Eines Tages verhalf ich einem störrischen, unkooperativen, halbfertigen Fellanhänger zu einem Ausflug, die Betonung liegt hier auf Flug, quer durchs Arbeitszimmer, ein paar unselige Wünsche zum Geleit, woraufhin mein braver, neuer Hund Oskar ihn umgehend in sein Körbchen in Sicherheit brachte. Seither schlafen der Hund und sein Schlüsselanhänger glücklich und zufrieden in einem Körbchen.
Laufend füge ich neue Artikel hinzu, experimentiere bei Produktfotos und frage mich, was ich für meine Kunden besser machen kann. Wie ich meinen Kunden auch virtuell und über die Distanz hinweg zeigen kann, dass sie mir am Herzen liegen.
Ein sehr guter Freund und auch Hin-und-wieder-Mitarbeiter klingt manchmal wie ein Papagei; seit Jahren sagt er mir immer wieder, dass ich zwar eine ganz tolle Chefin bin aber eben auch eine unglaublich miese Geschäftsfrau, weil ich meine Produkte, seiner Meinung nach und der Meinung meiner anderen Freunde, oft unter Wert verkaufe. Es gäbe keine mitteleuropäische Qualität zu chinesischen Preisen. – Was soll ich dazu sagen?

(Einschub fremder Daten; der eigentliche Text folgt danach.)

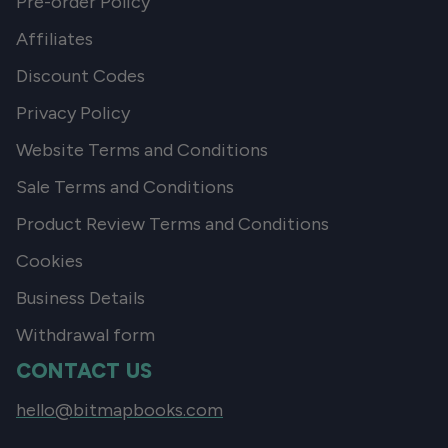
Pre-order Policy
Affiliates
Discount Codes
Privacy Policy
Website Terms and Conditions
Sale Terms and Conditions
Product Review Terms and Conditions
Cookies
Business Details
Withdrawal form
CONTACT US
hello@bitmapbooks.com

Er hat recht. Ich kann aber nicht anders. Zumindest will ich versuchen, Qualität zu erschwinglichen Preisen anzubieten.
Ich will mit meinen Waren nicht reich werden, möchte nur davon leben können. Und wenn meine Kunden mit meinen Produkten glücklich sind, dann ist das mein Antrieb weiter zu machen und noch besser zu werden.
Für die Zukunft
Helft den kleinen Händlern und kauft ein paar eurer Weihnachtsgeschenke, ob nun für euch selbst oder eure Liebsten, online. Aber bitte vergesst nicht, irgendwann gibt es eine neue Normalität. Und dann gibt es auch wieder die kleinen Läden ums Ecks oder Mittelaltermärkte, die sich über glückliche Gesichter und euer Lachen freuen!